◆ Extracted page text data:
■ ■ ■ ■ ■ ■ ■

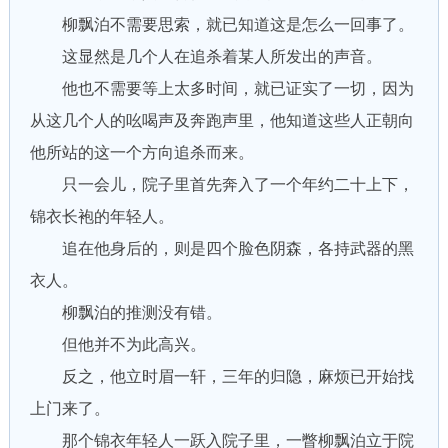
柳飘泊不需要思索，就已知道这是怎么一回事了。
这显然是几个人在追杀着某人所发出的声音。
他也不需要等上太多时间，就已证实了一切，因为
从这几个人的吆喝声及奔跑声里，他知道这些人正朝向
他所站的这一个方向追杀而来。
只一会儿，院子里首先奔入了一个年约二十上下，
锦衣长袍的年轻人。
追在他身后的，则是四个脸色阴森，各持武器的黑
衣人。
柳飘泊的推测没有错。
但他并不为此高兴。
反之，他立时眉一轩，三年的归隐，麻烦已开始找
上门来了。
那个锦衣年轻人一跃入院子里，一瞥柳飘泊立于院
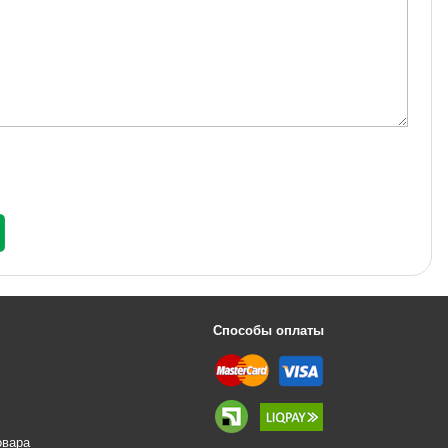
Способы оплаты
овара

■ ■ ■ ■ ■ ■ ■

◆ Directions:
Once the line containing "追在他身后的，则是四个脸色阴森，各持武器的黑" has been found, write out exactly that line and each one after it through the end of the data, leaving out every picture.

◆ Result below:
追在他身后的，则是四个脸色阴森，各持武器的黑
衣人。
柳飘泊的推测没有错。
但他并不为此高兴。
反之，他立时眉一轩，三年的归隐，麻烦已开始找
上门来了。
那个锦衣年轻人一跃入院子里，一瞥柳飘泊立于院
Способы оплаты
овара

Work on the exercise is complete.